• _Supplied material_:
++++

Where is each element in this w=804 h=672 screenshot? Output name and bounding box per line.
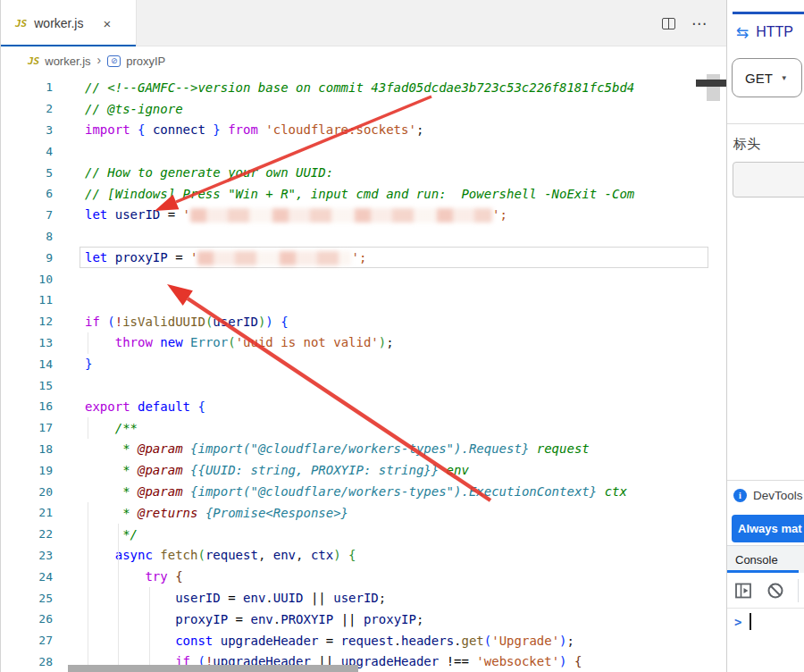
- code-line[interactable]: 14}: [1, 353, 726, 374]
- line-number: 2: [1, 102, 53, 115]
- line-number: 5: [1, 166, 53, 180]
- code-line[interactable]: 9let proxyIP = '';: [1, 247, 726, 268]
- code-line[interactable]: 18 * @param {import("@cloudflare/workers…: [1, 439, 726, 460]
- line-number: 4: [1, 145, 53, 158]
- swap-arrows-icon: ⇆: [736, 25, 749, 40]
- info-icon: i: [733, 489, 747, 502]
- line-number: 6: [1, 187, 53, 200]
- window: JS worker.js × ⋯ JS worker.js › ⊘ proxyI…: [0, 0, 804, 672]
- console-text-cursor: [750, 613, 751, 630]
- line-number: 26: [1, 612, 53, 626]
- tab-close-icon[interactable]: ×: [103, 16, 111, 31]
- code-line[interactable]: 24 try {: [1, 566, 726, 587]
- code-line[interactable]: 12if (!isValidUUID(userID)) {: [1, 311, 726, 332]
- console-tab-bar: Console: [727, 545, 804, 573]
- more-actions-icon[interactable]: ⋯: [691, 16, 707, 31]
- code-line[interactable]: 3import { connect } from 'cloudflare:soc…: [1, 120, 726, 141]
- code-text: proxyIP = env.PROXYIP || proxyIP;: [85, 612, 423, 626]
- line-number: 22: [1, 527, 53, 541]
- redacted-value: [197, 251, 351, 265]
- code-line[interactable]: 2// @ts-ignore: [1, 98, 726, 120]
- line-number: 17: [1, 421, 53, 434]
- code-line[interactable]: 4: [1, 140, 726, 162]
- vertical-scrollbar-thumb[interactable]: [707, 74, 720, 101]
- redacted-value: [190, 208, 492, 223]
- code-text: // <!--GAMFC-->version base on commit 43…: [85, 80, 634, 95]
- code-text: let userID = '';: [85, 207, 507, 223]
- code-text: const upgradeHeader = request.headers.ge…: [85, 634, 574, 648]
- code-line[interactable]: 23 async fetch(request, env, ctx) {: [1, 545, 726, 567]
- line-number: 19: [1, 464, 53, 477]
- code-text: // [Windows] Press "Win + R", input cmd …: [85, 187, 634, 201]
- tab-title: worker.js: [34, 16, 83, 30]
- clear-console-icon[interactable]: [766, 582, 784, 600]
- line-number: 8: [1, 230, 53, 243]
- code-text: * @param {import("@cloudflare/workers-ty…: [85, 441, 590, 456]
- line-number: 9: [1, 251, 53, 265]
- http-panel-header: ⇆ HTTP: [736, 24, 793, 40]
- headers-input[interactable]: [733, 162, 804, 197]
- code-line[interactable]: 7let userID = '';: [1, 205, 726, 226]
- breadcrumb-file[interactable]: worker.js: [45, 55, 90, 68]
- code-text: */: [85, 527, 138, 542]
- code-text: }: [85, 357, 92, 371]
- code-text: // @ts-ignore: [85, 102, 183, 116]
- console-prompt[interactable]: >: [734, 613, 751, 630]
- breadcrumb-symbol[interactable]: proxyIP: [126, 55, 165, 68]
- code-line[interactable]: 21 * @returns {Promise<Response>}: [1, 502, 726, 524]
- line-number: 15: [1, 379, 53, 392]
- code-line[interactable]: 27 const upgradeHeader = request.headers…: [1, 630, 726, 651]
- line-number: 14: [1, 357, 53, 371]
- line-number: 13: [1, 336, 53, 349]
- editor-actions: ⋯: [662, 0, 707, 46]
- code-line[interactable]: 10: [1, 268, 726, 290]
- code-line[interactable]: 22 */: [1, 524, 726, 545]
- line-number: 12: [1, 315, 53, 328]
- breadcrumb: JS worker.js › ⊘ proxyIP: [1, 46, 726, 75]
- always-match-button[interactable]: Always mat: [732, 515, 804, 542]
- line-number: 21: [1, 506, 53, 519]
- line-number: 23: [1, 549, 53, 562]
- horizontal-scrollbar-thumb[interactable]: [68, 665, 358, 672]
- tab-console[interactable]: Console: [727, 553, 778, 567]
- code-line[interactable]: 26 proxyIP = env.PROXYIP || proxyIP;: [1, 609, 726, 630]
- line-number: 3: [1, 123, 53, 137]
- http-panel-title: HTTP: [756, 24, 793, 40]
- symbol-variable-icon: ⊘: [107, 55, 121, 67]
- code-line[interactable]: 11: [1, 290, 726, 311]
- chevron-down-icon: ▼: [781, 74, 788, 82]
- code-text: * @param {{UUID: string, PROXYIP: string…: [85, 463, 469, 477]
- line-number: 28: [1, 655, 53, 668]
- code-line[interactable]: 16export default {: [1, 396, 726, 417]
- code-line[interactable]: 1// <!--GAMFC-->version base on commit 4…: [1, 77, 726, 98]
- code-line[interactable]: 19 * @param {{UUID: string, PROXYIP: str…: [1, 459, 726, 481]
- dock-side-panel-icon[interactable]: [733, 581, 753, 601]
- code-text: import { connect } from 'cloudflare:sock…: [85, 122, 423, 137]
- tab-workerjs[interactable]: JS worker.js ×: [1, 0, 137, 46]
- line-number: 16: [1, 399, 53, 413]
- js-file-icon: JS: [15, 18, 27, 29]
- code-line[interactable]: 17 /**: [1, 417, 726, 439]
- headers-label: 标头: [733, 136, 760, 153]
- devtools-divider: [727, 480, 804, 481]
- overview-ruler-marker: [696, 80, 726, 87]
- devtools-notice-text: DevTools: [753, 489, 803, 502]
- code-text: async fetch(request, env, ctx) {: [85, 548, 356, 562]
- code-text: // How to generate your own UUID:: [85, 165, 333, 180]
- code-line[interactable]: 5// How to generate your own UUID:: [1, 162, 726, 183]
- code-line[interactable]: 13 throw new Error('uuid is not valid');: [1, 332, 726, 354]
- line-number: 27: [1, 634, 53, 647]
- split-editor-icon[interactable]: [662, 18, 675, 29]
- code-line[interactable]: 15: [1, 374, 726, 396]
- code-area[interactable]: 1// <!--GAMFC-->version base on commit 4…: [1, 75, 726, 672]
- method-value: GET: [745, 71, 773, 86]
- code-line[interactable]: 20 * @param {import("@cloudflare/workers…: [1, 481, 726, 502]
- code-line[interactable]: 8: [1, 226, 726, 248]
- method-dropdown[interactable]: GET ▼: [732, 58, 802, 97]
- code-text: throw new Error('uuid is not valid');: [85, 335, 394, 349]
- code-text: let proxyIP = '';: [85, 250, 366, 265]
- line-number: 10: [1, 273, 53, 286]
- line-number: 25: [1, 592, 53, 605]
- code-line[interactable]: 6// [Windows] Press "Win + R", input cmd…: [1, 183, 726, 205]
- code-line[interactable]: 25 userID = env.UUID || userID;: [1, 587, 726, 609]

++++

• _Prompt_:
Please output every record above exactly. Leave the pictures out.

• _Response to this task_:
Where is each element in this w=804 h=672 screenshot? Output name and bounding box per line.
- code-line[interactable]: 14}: [1, 353, 726, 374]
- line-number: 2: [1, 102, 53, 115]
- line-number: 5: [1, 166, 53, 180]
- code-line[interactable]: 9let proxyIP = '';: [1, 247, 726, 268]
- code-line[interactable]: 18 * @param {import("@cloudflare/workers…: [1, 439, 726, 460]
- line-number: 4: [1, 145, 53, 158]
- swap-arrows-icon: ⇆: [736, 25, 749, 40]
- info-icon: i: [733, 489, 747, 502]
- line-number: 6: [1, 187, 53, 200]
- window: JS worker.js × ⋯ JS worker.js › ⊘ proxyI…: [0, 0, 804, 672]
- console-text-cursor: [750, 613, 751, 630]
- line-number: 26: [1, 612, 53, 626]
- tab-close-icon[interactable]: ×: [103, 16, 111, 31]
- code-line[interactable]: 24 try {: [1, 566, 726, 587]
- code-line[interactable]: 12if (!isValidUUID(userID)) {: [1, 311, 726, 332]
- console-tab-bar: Console: [727, 545, 804, 573]
- more-actions-icon[interactable]: ⋯: [691, 16, 707, 31]
- code-line[interactable]: 3import { connect } from 'cloudflare:soc…: [1, 120, 726, 141]
- code-text: proxyIP = env.PROXYIP || proxyIP;: [85, 612, 423, 626]
- line-number: 22: [1, 527, 53, 541]
- redacted-value: [197, 251, 351, 265]
- code-line[interactable]: 2// @ts-ignore: [1, 98, 726, 120]
- line-number: 17: [1, 421, 53, 434]
- code-line[interactable]: 4: [1, 140, 726, 162]
- vertical-scrollbar-thumb[interactable]: [707, 74, 720, 101]
- redacted-value: [190, 208, 492, 223]
- code-text: // <!--GAMFC-->version base on commit 43…: [85, 80, 634, 95]
- code-text: let userID = '';: [85, 207, 507, 223]
- code-text: const upgradeHeader = request.headers.ge…: [85, 634, 574, 648]
- code-line[interactable]: 23 async fetch(request, env, ctx) {: [1, 545, 726, 567]
- line-number: 19: [1, 464, 53, 477]
- code-text: // [Windows] Press "Win + R", input cmd …: [85, 187, 634, 201]
- tab-title: worker.js: [34, 16, 83, 30]
- clear-console-icon[interactable]: [766, 582, 784, 600]
- line-number: 8: [1, 230, 53, 243]
- code-text: * @param {import("@cloudflare/workers-ty…: [85, 441, 590, 456]
- line-number: 9: [1, 251, 53, 265]
- http-panel-header: ⇆ HTTP: [736, 24, 793, 40]
- headers-input[interactable]: [733, 162, 804, 197]
- code-line[interactable]: 7let userID = '';: [1, 205, 726, 226]
- breadcrumb-file[interactable]: worker.js: [45, 55, 90, 68]
- code-text: */: [85, 527, 138, 542]
- code-text: }: [85, 357, 92, 371]
- code-text: // @ts-ignore: [85, 102, 183, 116]
- console-prompt[interactable]: >: [734, 613, 751, 630]
- breadcrumb-symbol[interactable]: proxyIP: [126, 55, 165, 68]
- code-line[interactable]: 21 * @returns {Promise<Response>}: [1, 502, 726, 524]
- line-number: 15: [1, 379, 53, 392]
- code-line[interactable]: 27 const upgradeHeader = request.headers…: [1, 630, 726, 651]
- line-number: 14: [1, 357, 53, 371]
- line-number: 13: [1, 336, 53, 349]
- editor-actions: ⋯: [662, 0, 707, 46]
- code-line[interactable]: 10: [1, 268, 726, 290]
- code-line[interactable]: 22 */: [1, 524, 726, 545]
- line-number: 12: [1, 315, 53, 328]
- breadcrumb: JS worker.js › ⊘ proxyIP: [1, 46, 726, 75]
- always-match-button[interactable]: Always mat: [732, 515, 804, 542]
- line-number: 21: [1, 506, 53, 519]
- line-number: 23: [1, 549, 53, 562]
- horizontal-scrollbar-thumb[interactable]: [68, 665, 358, 672]
- tab-console[interactable]: Console: [727, 553, 778, 567]
- code-line[interactable]: 26 proxyIP = env.PROXYIP || proxyIP;: [1, 609, 726, 630]
- line-number: 3: [1, 123, 53, 137]
- http-panel-title: HTTP: [756, 24, 793, 40]
- symbol-variable-icon: ⊘: [107, 55, 121, 67]
- code-line[interactable]: 11: [1, 290, 726, 311]
- chevron-down-icon: ▼: [781, 74, 788, 82]
- code-text: * @param {{UUID: string, PROXYIP: string…: [85, 463, 469, 477]
- line-number: 28: [1, 655, 53, 668]
- code-line[interactable]: 16export default {: [1, 396, 726, 417]
- code-line[interactable]: 1// <!--GAMFC-->version base on commit 4…: [1, 77, 726, 98]
- code-line[interactable]: 19 * @param {{UUID: string, PROXYIP: str…: [1, 459, 726, 481]
- dock-side-panel-icon[interactable]: [733, 581, 753, 601]
- code-text: import { connect } from 'cloudflare:sock…: [85, 122, 423, 137]
- tab-workerjs[interactable]: JS worker.js ×: [1, 0, 137, 46]
- line-number: 16: [1, 399, 53, 413]
- js-file-icon: JS: [15, 18, 27, 29]
- code-line[interactable]: 17 /**: [1, 417, 726, 439]
- headers-label: 标头: [733, 136, 760, 153]
- devtools-divider: [727, 480, 804, 481]
- overview-ruler-marker: [696, 80, 726, 87]
- devtools-notice-text: DevTools: [753, 489, 803, 502]
- code-text: async fetch(request, env, ctx) {: [85, 548, 356, 562]
- code-text: // How to generate your own UUID:: [85, 165, 333, 180]
- code-line[interactable]: 5// How to generate your own UUID:: [1, 162, 726, 183]
- code-line[interactable]: 13 throw new Error('uuid is not valid');: [1, 332, 726, 354]
- line-number: 27: [1, 634, 53, 647]
- split-editor-icon[interactable]: [662, 18, 675, 29]
- code-line[interactable]: 15: [1, 374, 726, 396]
- code-area[interactable]: 1// <!--GAMFC-->version base on commit 4…: [1, 75, 726, 672]
- method-value: GET: [745, 71, 773, 86]
- code-line[interactable]: 20 * @param {import("@cloudflare/workers…: [1, 481, 726, 502]
- code-line[interactable]: 8: [1, 226, 726, 248]
- method-dropdown[interactable]: GET ▼: [732, 58, 802, 97]
- code-text: throw new Error('uuid is not valid');: [85, 335, 394, 349]
- code-text: let proxyIP = '';: [85, 250, 366, 265]
- line-number: 10: [1, 273, 53, 286]
- line-number: 25: [1, 592, 53, 605]
- code-line[interactable]: 6// [Windows] Press "Win + R", input cmd…: [1, 183, 726, 205]
- code-line[interactable]: 25 userID = env.UUID || userID;: [1, 587, 726, 609]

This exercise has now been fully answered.